Tuesday, March 10, 2009

Patchwork


It has been noted that from great heights--from a plane, for example--the earth looks like a patchwork. Different sections of land joining together at odd angles. Shades of greens and browns butting together and overlapping. Blues and blacks intermingled.

This is a view I have often these days, as I travel back and forth across the country.

Staring out the window on one of these seemingly endless flights recently I was struck by the patterns and the way the colors seem to change depth and shade, sometimes suddenly and sometimes gradually. I could see my life in those changes. I could see it from a great height and I saw the patchwork that it is; the days and years running together as different shades of colors. Bad times, angry times are very dark and difficult to penetrate--from above or on the ground. They are overgrown and uninviting, promising only wounds and danger. The good times are airy and light. A mild breeze blows through them, pleasantly. Birds sing cheerily, inviting me in.

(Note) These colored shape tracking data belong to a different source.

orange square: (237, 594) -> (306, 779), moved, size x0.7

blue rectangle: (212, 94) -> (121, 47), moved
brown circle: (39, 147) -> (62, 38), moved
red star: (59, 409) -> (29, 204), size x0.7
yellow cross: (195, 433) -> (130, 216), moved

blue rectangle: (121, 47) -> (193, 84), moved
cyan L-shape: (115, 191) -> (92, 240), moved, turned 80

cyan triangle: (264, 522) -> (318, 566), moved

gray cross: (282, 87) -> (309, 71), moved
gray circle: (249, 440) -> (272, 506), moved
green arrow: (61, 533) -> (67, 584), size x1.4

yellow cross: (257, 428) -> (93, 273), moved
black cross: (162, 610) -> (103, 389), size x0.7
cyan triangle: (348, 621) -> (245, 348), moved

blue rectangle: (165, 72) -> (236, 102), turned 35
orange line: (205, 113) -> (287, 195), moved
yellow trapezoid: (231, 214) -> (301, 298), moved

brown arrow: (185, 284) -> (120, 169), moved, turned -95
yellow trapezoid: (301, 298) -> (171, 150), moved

It was interesting that sometimes the border between the light colors and the dark ones would be clearly defined; the transition immediate and easily discernible. Those were times when my life changed suddenly--a wrong choice or a right one; bad luck or good. Something changed things with frightening speed so that the colors could not blend. I could not prepare or be forewarned. The change from dark back to light was often less severe, as if exiting the darkness is more of a process that must be lived out. Or perhaps it's just that we must suffer the consequences of our actions; and, often, the actions of others.

I think the places where the transition from light to dark is more gradual are more frightening somehow. They seem to say that I should have seen this one coming. The warning signs were there and I missed them. Ignored them? Likely. The dark patches after these entries were deeper and wider, taking much longer to blend back into paler shades.

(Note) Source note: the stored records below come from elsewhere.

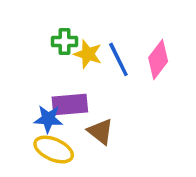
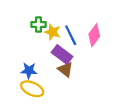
purple rectangle: (70, 104) -> (62, 55), moved, turned 42
brown triangle: (100, 131) -> (65, 69), moved

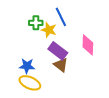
blue line: (71, 35) -> (61, 17), moved
pink diamond: (94, 35) -> (88, 45), moved, turned -35

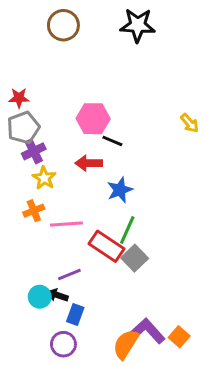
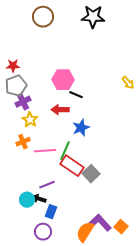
green line: (127, 230) -> (65, 151), moved

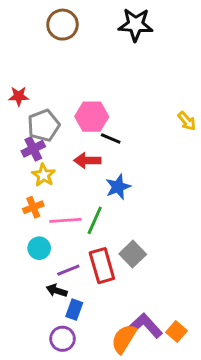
gray pentagon: (16, 86) -> (44, 125), moved
red rectangle: (72, 166) -> (102, 266), moved, turned 40
cyan circle: (27, 200) -> (39, 248), moved

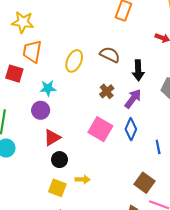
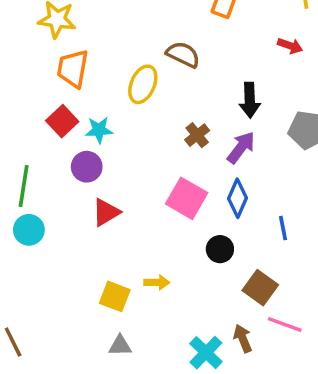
brown semicircle: (110, 55) -> (183, 55), moved
red square: (14, 74) -> (62, 121), moved, turned 30
black circle: (59, 160) -> (220, 249), moved

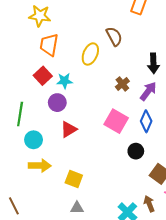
brown semicircle: (183, 55) -> (114, 36), turned 36
cyan circle: (29, 230) -> (34, 140), moved
yellow arrow: (157, 282) -> (40, 166), moved, size x1.5

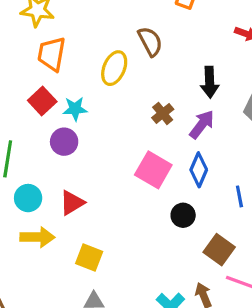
red triangle: (69, 129) -> (72, 203), moved

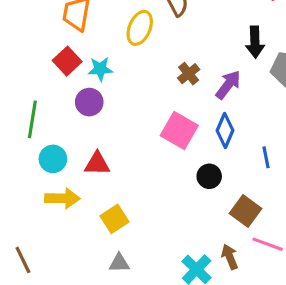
black arrow: (210, 82) -> (255, 42), moved
red triangle: (72, 203) -> (97, 164), turned 32
yellow square: (89, 258) -> (114, 219), turned 36

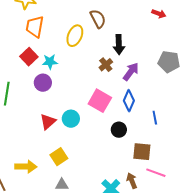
black arrow: (255, 42) -> (119, 45), moved
cyan circle: (53, 159) -> (71, 119), moved
red triangle: (97, 164) -> (48, 122), turned -42
yellow arrow: (62, 198) -> (26, 167), moved
brown square: (245, 211) -> (142, 152), turned -30

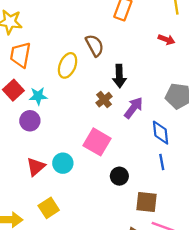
blue diamond: (129, 101) -> (161, 133), moved, turned -30

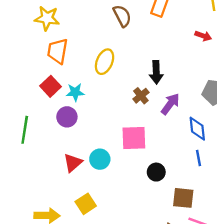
brown semicircle: (95, 45) -> (122, 16), moved
pink square: (97, 142) -> (134, 138), turned -32

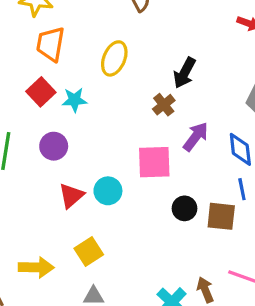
black arrow: (156, 72) -> (185, 73), turned 30
purple arrow: (170, 104) -> (196, 137), moved
purple circle: (67, 117) -> (54, 146), moved
brown square: (183, 198) -> (221, 216), moved

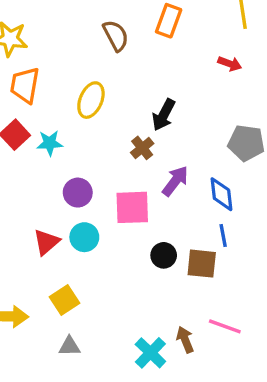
purple circle: (54, 146) -> (78, 193), moved

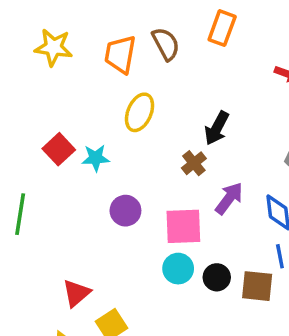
orange trapezoid: (25, 85) -> (120, 54), moved
cyan circle: (84, 237) -> (178, 269), moved
red triangle: (46, 242) -> (76, 293), moved

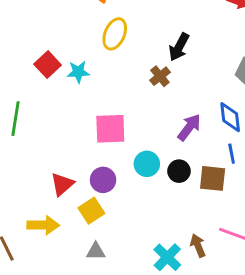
purple arrow: (229, 198) -> (189, 127), moved
purple circle: (125, 211) -> (103, 180), moved
pink square: (183, 226) -> (110, 129), moved

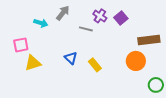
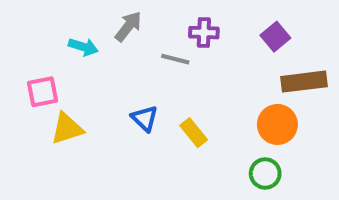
purple cross: (100, 16) -> (204, 33), turned -32
purple square: (121, 18) -> (275, 37), moved
green circle: (156, 85) -> (265, 173), moved

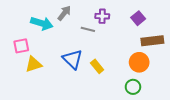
cyan arrow: (83, 47) -> (42, 23), size x1.5
blue triangle: (145, 118) -> (73, 59), size x1.5

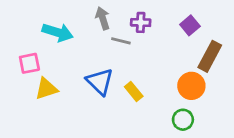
gray arrow: (64, 13) -> (103, 18), moved, turned -56
brown rectangle: (152, 41) -> (210, 56), turned -55

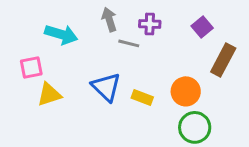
orange circle: (191, 86) -> (186, 91), moved
yellow rectangle: (134, 91) -> (142, 97), turned -30
green circle: (183, 120) -> (195, 127), size x1.4

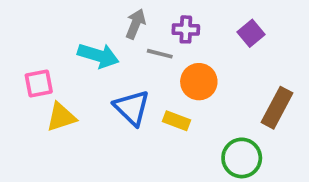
gray arrow: (109, 19) -> (136, 24), turned 40
cyan arrow: (61, 34) -> (98, 56), moved
brown rectangle: (223, 60) -> (277, 108), moved
orange circle: (186, 91) -> (199, 82), moved

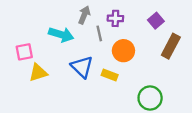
gray line: (160, 54) -> (99, 33), turned 63
brown rectangle: (277, 108) -> (171, 46), moved

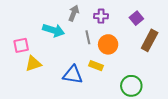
gray line: (99, 33) -> (88, 37), moved
blue triangle: (82, 67) -> (73, 75), moved, turned -35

Waters run through the scene as well. Sometimes shallow brooks joyfully falling across stones with grassy meadows on either side; a few willows on the bank for shade and rest. Other times raging, gushing, angrily rushing torrents of the blackest depths. Screaming "Danger" and offering no way to cross. Filled with sharp edges and pain. I marvelled at them, that I had emerged from them.

The further along this path I was able to see, the less frequent the dark patches appeared. And they seemed to be less dense and narrower. Am I wiser, or luckier? Not a fair question, perhaps. Maybe just less energetic.

Try as I might, I could not make out what lay ahead. It was hidden from me in swirling mists and semi-darkness. For the best, I suppose. For the best.